There’s an excellent article up at the Japan Times that explains some of the reasons why even though the government used to subsidize half of the toll for the bridge to the mainland I used every weekend when living on Awajishima, I still had to pay 2600 yen (one way!): Japan’s many roads to ruin
“The results have been a disaster. Certainly, Japan has a lot of roads: four to five times the number of any other Group of Seven country when measured by kilometers of road to usable land. The trouble is, a lot of these roads are in places where they are not needed. The country has an impressive network of toll roads that will never be profitable. It has expressways that connect industrial parks to ports and airports that industries do not want to use, and monumental bridges that suck people and money out of rural towns rather than reviving them. Yet despite decades worth of road and other infrastructure projects, projects that people actually need remain undone: In 2007 the government identified 110,000 km of roads where there was a high risk of accidents because, for example, children used them to walk to school (including 40,000 km of streets lacking separated sidewalks!). Adding sidewalks to streets used by small children simply doesn’t fit the agenda of the road tribes as well as a four-lane expressway to nowhere does.

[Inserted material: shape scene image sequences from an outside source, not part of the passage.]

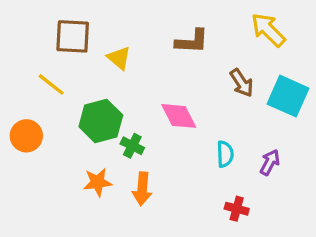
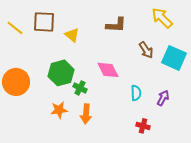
yellow line: (51, 84) -> (15, 28), moved
orange circle: (26, 136) -> (16, 82), size x1.4

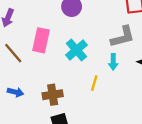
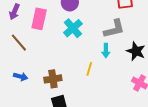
pink rectangle: (41, 40) -> (39, 19), moved
cyan cross: (76, 50) -> (73, 28), moved

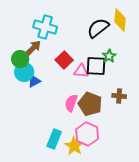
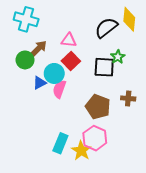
cyan cross: (45, 27) -> (26, 19), moved
pink triangle: (81, 71) -> (69, 40), moved
cyan circle: (24, 72) -> (54, 73), moved
pink semicircle: (71, 103) -> (59, 89), moved

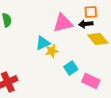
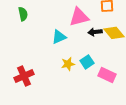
black arrow: (86, 24) -> (95, 32), moved
yellow star: (52, 51) -> (68, 64), moved

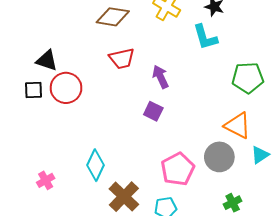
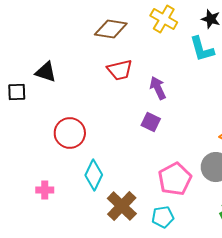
red circle: (66, 88) -> (70, 133), moved
black square: (34, 90) -> (17, 92), moved
pink cross: (46, 180) -> (45, 190), turned 30

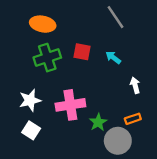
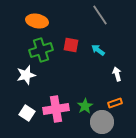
white star: (30, 100) -> (26, 75), moved
pink cross: (70, 105) -> (56, 109), moved

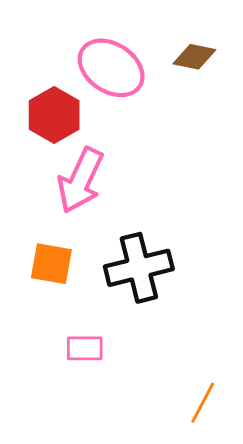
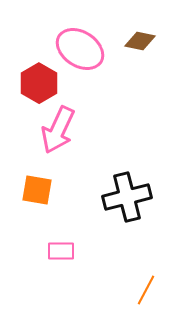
black cross: (139, 268) -> (127, 197), moved

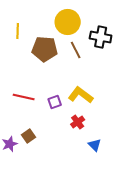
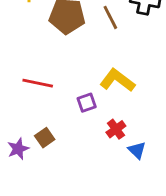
purple square: (55, 102) -> (87, 103), moved
red cross: (78, 122) -> (116, 129), moved

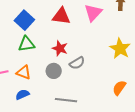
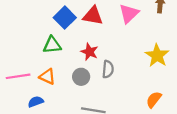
blue square: (24, 20) -> (65, 18), moved
gray semicircle: (77, 63) -> (108, 69), turned -56
blue semicircle: (22, 95) -> (36, 102), moved

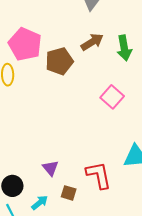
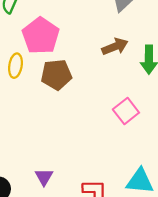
brown pentagon: (59, 61) -> (56, 75), moved

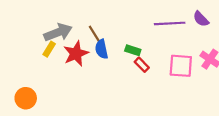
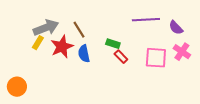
purple semicircle: (201, 19) -> (176, 28), moved
blue semicircle: (102, 49) -> (84, 54), moved

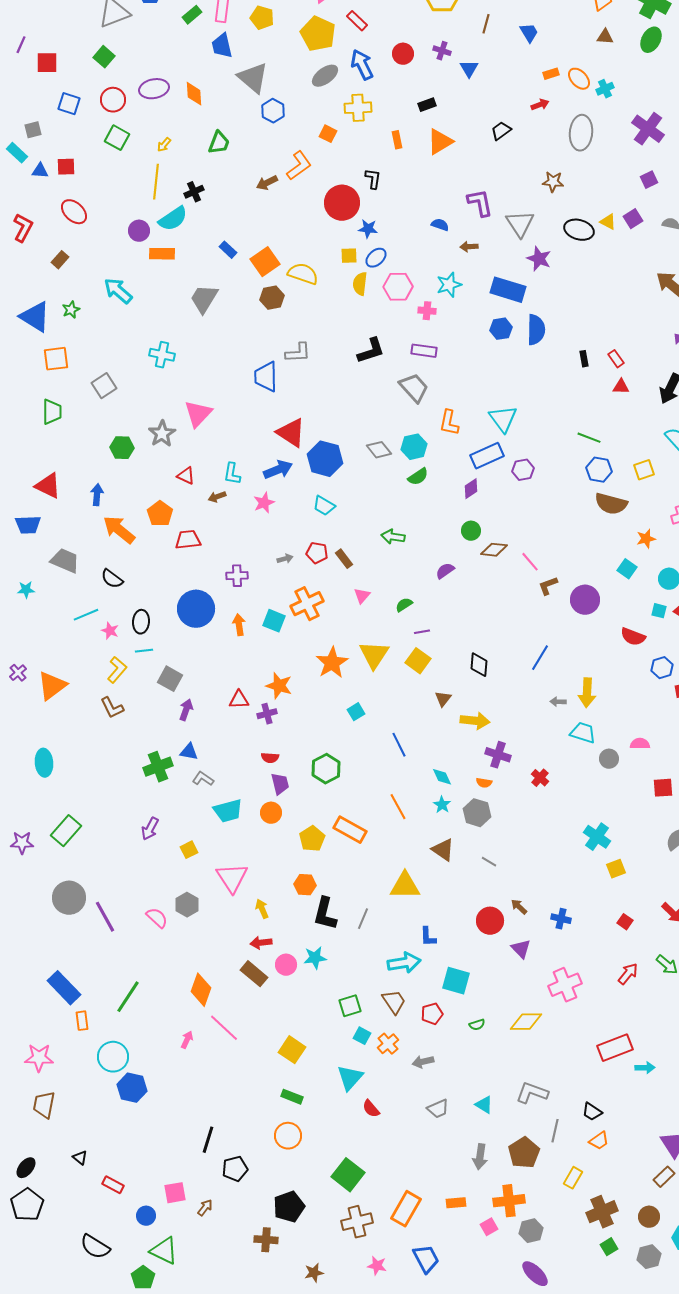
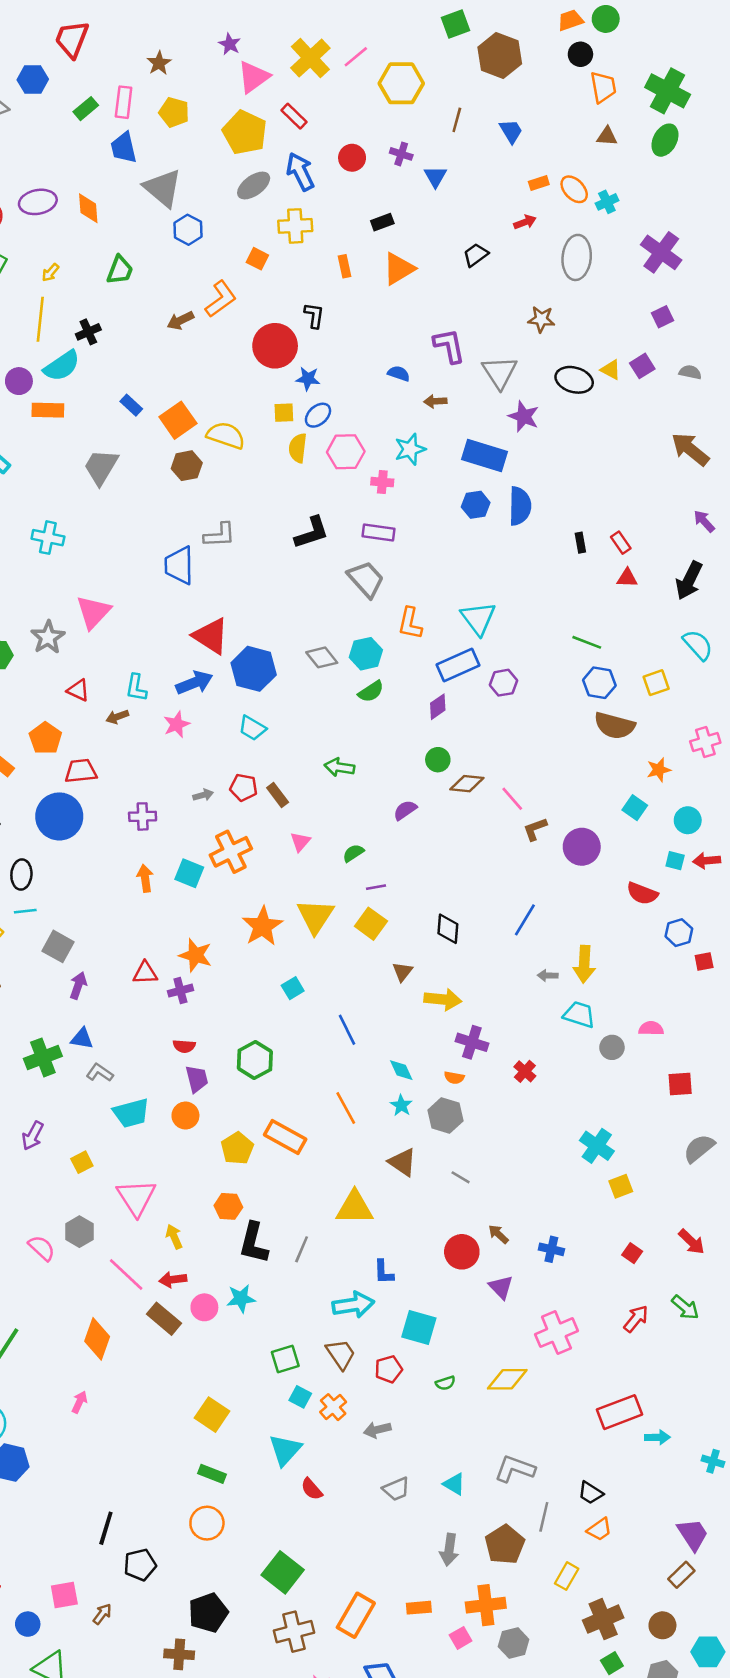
blue circle: (196, 609) -> (59, 816), moved
pink line: (224, 1028) -> (126, 1275), moved

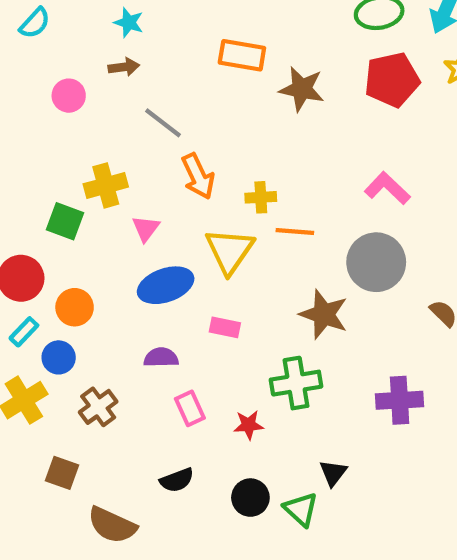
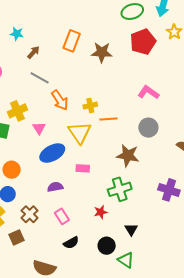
orange rectangle: (242, 55) -> (72, 41), turned -70
brown arrow: (124, 67) -> (33, 52), moved, turned -32
gray circle: (376, 262) -> (148, 128), size x0.7
purple cross: (400, 400) -> (169, 190), turned 30
pink rectangle: (190, 408) -> (62, 216), moved
brown square: (62, 473) -> (17, 237), moved, turned -35
black triangle: (333, 473) -> (131, 229), moved
green triangle: (301, 509) -> (126, 260), moved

The cost of all this has also been disastrous. Thanks in part to road-building costs 10 to 30 times higher than in other countries, Japan has the most expensive toll roads in the world, some of the highest vehicle acquisition costs, and a national debt almost double the country’s GDP, the servicing of which consumes about a quarter of the annual budget. Japan’s four principal road corporations stagger under an additional ¥40 trillion in debt that is guaranteed by the government.”
I still have some really crazy road stories from Japan, and I may eventually share them. Some of them may be future editions of Osaka Stories.
A lot of those projects were make-work projects in the midst of the post-bubbble collapse. Such is the life of government largess that it gets misdirected as a malinvestment. For instance, in Ohio they’re looking at putting in a statewide lightrail system that no one will use instead of fixing the urban back roads that are a lesson in pothole pain.